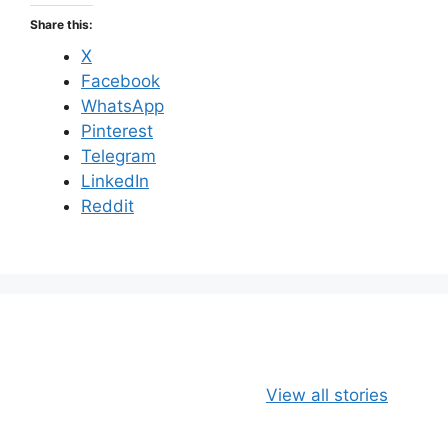
Share this:
X
Facebook
WhatsApp
Pinterest
Telegram
LinkedIn
Reddit
Apple, Banana
Healthy
View all stories
and Oats
Delicious Chia
Smoothie
Milk Smoothie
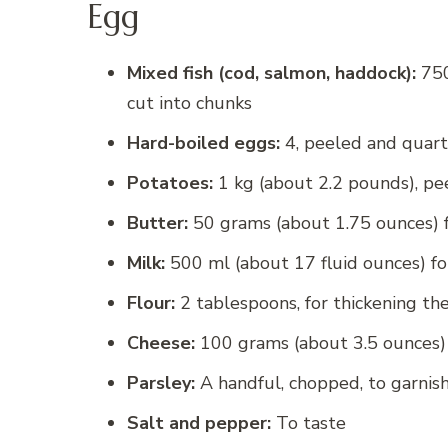
Egg
Mixed fish (cod, salmon, haddock):
750
cut into chunks
Hard-boiled eggs:
4, peeled and quar
Potatoes:
1 kg (about 2.2 pounds), pe
Butter:
50 grams (about 1.75 ounces) fo
Milk:
500 ml (about 17 fluid ounces) for
Flour:
2 tablespoons, for thickening th
Cheese:
100 grams (about 3.5 ounces) 
Parsley:
A handful, chopped, to garnis
Salt and pepper:
To taste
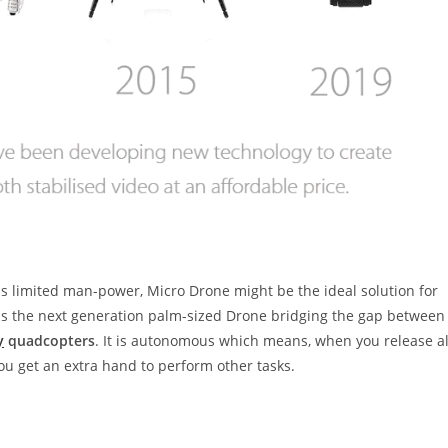
 as limited man-power, Micro Drone might be the ideal solution for
0 is the next generation palm-sized Drone bridging the gap between
y
quadcopters
. It is autonomous which means, when you release al
y you get an extra hand to perform other tasks.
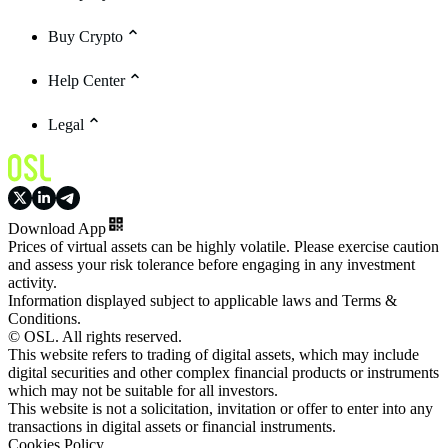
Buy Crypto
Help Center
Legal
Download App
Prices of virtual assets can be highly volatile. Please exercise caution
and assess your risk tolerance before engaging in any investment
activity.
Information displayed subject to applicable laws and Terms &
Conditions.
© OSL. All rights reserved.
This website refers to trading of digital assets, which may include
digital securities and other complex financial products or instruments
which may not be suitable for all investors.
This website is not a solicitation, invitation or offer to enter into any
transactions in digital assets or financial instruments.
Cookies Policy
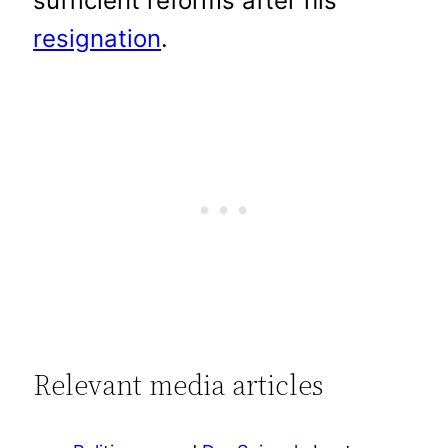
sufficient reforms after his
resignation
.
Relevant media articles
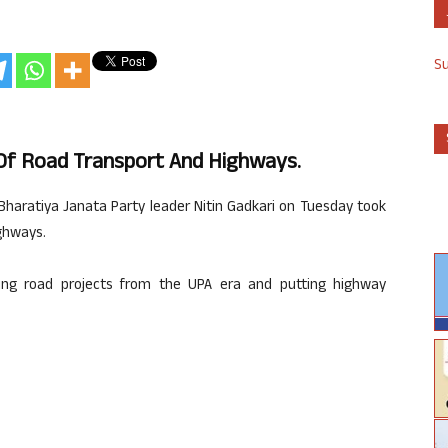
S
 Of Road Transport And Highways.
or Bharatiya Janata Party leader Nitin Gadkari on Tuesday took
ghways.
shing road projects from the UPA era and putting highway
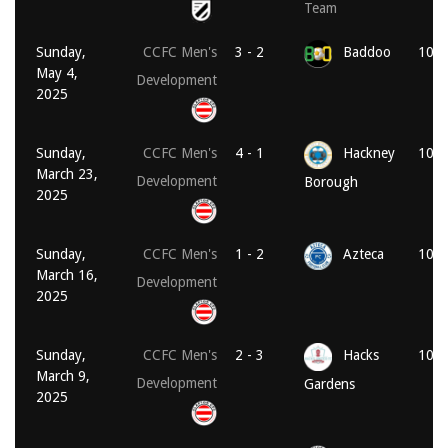
Team
Sunday,
CCFC Men's
3 - 2
Baddoo
10:3
May 4,
Development
2025
Sunday,
CCFC Men's
4 - 1
Hackney
10:3
March 23,
Development
Borough
2025
Sunday,
CCFC Men's
1 - 2
Azteca
10:3
March 16,
Development
2025
Sunday,
CCFC Men's
2 - 3
Hacks
10:3
March 9,
Development
Gardens
2025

++++

Tell how many lines of the records above hold "other", giving the number and nothing else.

2